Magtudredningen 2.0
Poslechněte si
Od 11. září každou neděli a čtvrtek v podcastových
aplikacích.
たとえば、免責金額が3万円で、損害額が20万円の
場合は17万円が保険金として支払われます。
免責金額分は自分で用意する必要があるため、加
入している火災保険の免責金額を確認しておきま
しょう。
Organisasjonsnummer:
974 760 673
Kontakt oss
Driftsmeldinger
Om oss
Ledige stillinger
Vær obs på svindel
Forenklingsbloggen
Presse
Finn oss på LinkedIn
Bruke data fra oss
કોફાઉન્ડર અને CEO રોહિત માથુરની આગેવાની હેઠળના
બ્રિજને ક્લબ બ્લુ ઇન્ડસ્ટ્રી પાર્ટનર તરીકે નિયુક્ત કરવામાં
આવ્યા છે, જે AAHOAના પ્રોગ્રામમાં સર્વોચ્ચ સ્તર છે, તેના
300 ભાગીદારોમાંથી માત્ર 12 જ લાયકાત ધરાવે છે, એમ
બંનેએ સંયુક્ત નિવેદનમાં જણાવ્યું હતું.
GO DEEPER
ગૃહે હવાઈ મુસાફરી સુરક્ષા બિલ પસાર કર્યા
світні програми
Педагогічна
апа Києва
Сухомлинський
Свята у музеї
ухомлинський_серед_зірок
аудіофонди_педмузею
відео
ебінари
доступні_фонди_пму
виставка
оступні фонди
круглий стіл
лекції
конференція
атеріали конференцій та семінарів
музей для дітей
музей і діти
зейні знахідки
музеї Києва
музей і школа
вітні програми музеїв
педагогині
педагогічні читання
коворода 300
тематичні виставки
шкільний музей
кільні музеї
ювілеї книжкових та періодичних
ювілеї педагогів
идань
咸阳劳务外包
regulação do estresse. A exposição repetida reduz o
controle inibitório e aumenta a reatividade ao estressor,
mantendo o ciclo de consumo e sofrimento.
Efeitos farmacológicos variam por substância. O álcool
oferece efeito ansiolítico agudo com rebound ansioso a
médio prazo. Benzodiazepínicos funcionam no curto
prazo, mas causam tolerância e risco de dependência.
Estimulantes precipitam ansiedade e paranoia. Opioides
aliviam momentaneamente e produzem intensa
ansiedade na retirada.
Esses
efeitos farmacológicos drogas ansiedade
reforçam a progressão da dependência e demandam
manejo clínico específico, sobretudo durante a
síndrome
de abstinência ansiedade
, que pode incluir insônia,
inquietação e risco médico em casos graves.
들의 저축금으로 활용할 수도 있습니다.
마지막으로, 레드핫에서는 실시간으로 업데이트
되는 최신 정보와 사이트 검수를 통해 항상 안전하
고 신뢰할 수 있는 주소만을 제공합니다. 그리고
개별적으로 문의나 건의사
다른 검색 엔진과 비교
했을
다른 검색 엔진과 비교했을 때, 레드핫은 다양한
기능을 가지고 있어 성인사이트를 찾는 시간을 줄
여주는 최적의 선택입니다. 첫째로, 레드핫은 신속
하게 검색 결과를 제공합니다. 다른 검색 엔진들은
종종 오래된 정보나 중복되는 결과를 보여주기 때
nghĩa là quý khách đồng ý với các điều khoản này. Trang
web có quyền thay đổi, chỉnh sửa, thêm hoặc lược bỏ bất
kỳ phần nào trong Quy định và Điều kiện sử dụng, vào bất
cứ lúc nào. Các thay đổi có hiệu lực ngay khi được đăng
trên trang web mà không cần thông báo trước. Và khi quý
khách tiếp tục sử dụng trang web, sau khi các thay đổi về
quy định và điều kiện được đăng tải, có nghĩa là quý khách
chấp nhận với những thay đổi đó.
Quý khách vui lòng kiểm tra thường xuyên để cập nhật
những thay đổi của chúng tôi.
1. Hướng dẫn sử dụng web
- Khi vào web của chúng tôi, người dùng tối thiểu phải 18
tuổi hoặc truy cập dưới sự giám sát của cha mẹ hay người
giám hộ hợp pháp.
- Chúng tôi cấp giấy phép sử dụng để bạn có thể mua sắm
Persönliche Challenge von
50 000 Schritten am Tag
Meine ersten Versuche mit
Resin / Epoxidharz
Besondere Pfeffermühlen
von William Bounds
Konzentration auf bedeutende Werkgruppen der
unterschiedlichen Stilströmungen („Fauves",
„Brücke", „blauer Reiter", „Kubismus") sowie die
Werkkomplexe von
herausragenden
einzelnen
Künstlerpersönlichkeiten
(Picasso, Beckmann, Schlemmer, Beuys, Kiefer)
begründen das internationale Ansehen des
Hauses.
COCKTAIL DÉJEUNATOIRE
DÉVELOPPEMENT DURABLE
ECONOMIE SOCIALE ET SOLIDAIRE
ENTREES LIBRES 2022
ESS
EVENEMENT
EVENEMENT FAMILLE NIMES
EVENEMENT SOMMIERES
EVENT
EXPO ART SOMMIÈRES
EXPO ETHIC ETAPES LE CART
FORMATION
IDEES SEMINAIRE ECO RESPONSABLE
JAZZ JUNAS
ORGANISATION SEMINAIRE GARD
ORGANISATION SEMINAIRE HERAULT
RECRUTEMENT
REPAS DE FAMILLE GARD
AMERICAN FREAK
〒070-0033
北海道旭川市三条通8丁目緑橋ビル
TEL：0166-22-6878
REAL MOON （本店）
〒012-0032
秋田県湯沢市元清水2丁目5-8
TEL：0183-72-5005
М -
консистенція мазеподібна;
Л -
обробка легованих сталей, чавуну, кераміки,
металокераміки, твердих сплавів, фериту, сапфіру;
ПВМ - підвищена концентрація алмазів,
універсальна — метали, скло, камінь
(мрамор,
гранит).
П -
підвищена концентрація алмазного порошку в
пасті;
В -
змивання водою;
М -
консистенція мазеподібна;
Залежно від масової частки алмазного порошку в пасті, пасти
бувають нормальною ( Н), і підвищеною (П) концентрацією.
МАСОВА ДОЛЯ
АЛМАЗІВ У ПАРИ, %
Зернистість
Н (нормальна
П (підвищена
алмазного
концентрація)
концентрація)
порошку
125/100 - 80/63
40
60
______________________________
→ WORK TO COMPLETE: Print out the entire listing above without any change.

→ RESULT BELOW:
Magtudredningen 2.0
Poslechněte si
Od 11. září každou neděli a čtvrtek v podcastových
aplikacích.
たとえば、免責金額が3万円で、損害額が20万円の
場合は17万円が保険金として支払われます。
免責金額分は自分で用意する必要があるため、加
入している火災保険の免責金額を確認しておきま
しょう。
Organisasjonsnummer:
974 760 673
Kontakt oss
Driftsmeldinger
Om oss
Ledige stillinger
Vær obs på svindel
Forenklingsbloggen
Presse
Finn oss på LinkedIn
Bruke data fra oss
કોફાઉન્ડર અને CEO રોહિત માથુરની આગેવાની હેઠળના
બ્રિજને ક્લબ બ્લુ ઇન્ડસ્ટ્રી પાર્ટનર તરીકે નિયુક્ત કરવામાં
આવ્યા છે, જે AAHOAના પ્રોગ્રામમાં સર્વોચ્ચ સ્તર છે, તેના
300 ભાગીદારોમાંથી માત્ર 12 જ લાયકાત ધરાવે છે, એમ
બંનેએ સંયુક્ત નિવેદનમાં જણાવ્યું હતું.
GO DEEPER
ગૃહે હવાઈ મુસાફરી સુરક્ષા બિલ પસાર કર્યા
світні програми
Педагогічна
апа Києва
Сухомлинський
Свята у музеї
ухомлинський_серед_зірок
аудіофонди_педмузею
відео
ебінари
доступні_фонди_пму
виставка
оступні фонди
круглий стіл
лекції
конференція
атеріали конференцій та семінарів
музей для дітей
музей і діти
зейні знахідки
музеї Києва
музей і школа
вітні програми музеїв
педагогині
педагогічні читання
коворода 300
тематичні виставки
шкільний музей
кільні музеї
ювілеї книжкових та періодичних
ювілеї педагогів
идань
咸阳劳务外包
regulação do estresse. A exposição repetida reduz o
controle inibitório e aumenta a reatividade ao estressor,
mantendo o ciclo de consumo e sofrimento.
Efeitos farmacológicos variam por substância. O álcool
oferece efeito ansiolítico agudo com rebound ansioso a
médio prazo. Benzodiazepínicos funcionam no curto
prazo, mas causam tolerância e risco de dependência.
Estimulantes precipitam ansiedade e paranoia. Opioides
aliviam momentaneamente e produzem intensa
ansiedade na retirada.
Esses
efeitos farmacológicos drogas ansiedade
reforçam a progressão da dependência e demandam
manejo clínico específico, sobretudo durante a
síndrome
de abstinência ansiedade
, que pode incluir insônia,
inquietação e risco médico em casos graves.
들의 저축금으로 활용할 수도 있습니다.
마지막으로, 레드핫에서는 실시간으로 업데이트
되는 최신 정보와 사이트 검수를 통해 항상 안전하
고 신뢰할 수 있는 주소만을 제공합니다. 그리고
개별적으로 문의나 건의사
다른 검색 엔진과 비교
했을
다른 검색 엔진과 비교했을 때, 레드핫은 다양한
기능을 가지고 있어 성인사이트를 찾는 시간을 줄
여주는 최적의 선택입니다. 첫째로, 레드핫은 신속
하게 검색 결과를 제공합니다. 다른 검색 엔진들은
종종 오래된 정보나 중복되는 결과를 보여주기 때
nghĩa là quý khách đồng ý với các điều khoản này. Trang
web có quyền thay đổi, chỉnh sửa, thêm hoặc lược bỏ bất
kỳ phần nào trong Quy định và Điều kiện sử dụng, vào bất
cứ lúc nào. Các thay đổi có hiệu lực ngay khi được đăng
trên trang web mà không cần thông báo trước. Và khi quý
khách tiếp tục sử dụng trang web, sau khi các thay đổi về
quy định và điều kiện được đăng tải, có nghĩa là quý khách
chấp nhận với những thay đổi đó.
Quý khách vui lòng kiểm tra thường xuyên để cập nhật
những thay đổi của chúng tôi.
1. Hướng dẫn sử dụng web
- Khi vào web của chúng tôi, người dùng tối thiểu phải 18
tuổi hoặc truy cập dưới sự giám sát của cha mẹ hay người
giám hộ hợp pháp.
- Chúng tôi cấp giấy phép sử dụng để bạn có thể mua sắm
Persönliche Challenge von
50 000 Schritten am Tag
Meine ersten Versuche mit
Resin / Epoxidharz
Besondere Pfeffermühlen
von William Bounds
Konzentration auf bedeutende Werkgruppen der
unterschiedlichen Stilströmungen („Fauves",
„Brücke", „blauer Reiter", „Kubismus") sowie die
Werkkomplexe von
herausragenden
einzelnen
Künstlerpersönlichkeiten
(Picasso, Beckmann, Schlemmer, Beuys, Kiefer)
begründen das internationale Ansehen des
Hauses.
COCKTAIL DÉJEUNATOIRE
DÉVELOPPEMENT DURABLE
ECONOMIE SOCIALE ET SOLIDAIRE
ENTREES LIBRES 2022
ESS
EVENEMENT
EVENEMENT FAMILLE NIMES
EVENEMENT SOMMIERES
EVENT
EXPO ART SOMMIÈRES
EXPO ETHIC ETAPES LE CART
FORMATION
IDEES SEMINAIRE ECO RESPONSABLE
JAZZ JUNAS
ORGANISATION SEMINAIRE GARD
ORGANISATION SEMINAIRE HERAULT
RECRUTEMENT
REPAS DE FAMILLE GARD
AMERICAN FREAK
〒070-0033
北海道旭川市三条通8丁目緑橋ビル
TEL：0166-22-6878
REAL MOON （本店）
〒012-0032
秋田県湯沢市元清水2丁目5-8
TEL：0183-72-5005
М -
консистенція мазеподібна;
Л -
обробка легованих сталей, чавуну, кераміки,
металокераміки, твердих сплавів, фериту, сапфіру;
ПВМ - підвищена концентрація алмазів,
універсальна — метали, скло, камінь
(мрамор,
гранит).
П -
підвищена концентрація алмазного порошку в
пасті;
В -
змивання водою;
М -
консистенція мазеподібна;
Залежно від масової частки алмазного порошку в пасті, пасти
бувають нормальною ( Н), і підвищеною (П) концентрацією.
МАСОВА ДОЛЯ
АЛМАЗІВ У ПАРИ, %
Зернистість
Н (нормальна
П (підвищена
алмазного
концентрація)
концентрація)
порошку
125/100 - 80/63
40
60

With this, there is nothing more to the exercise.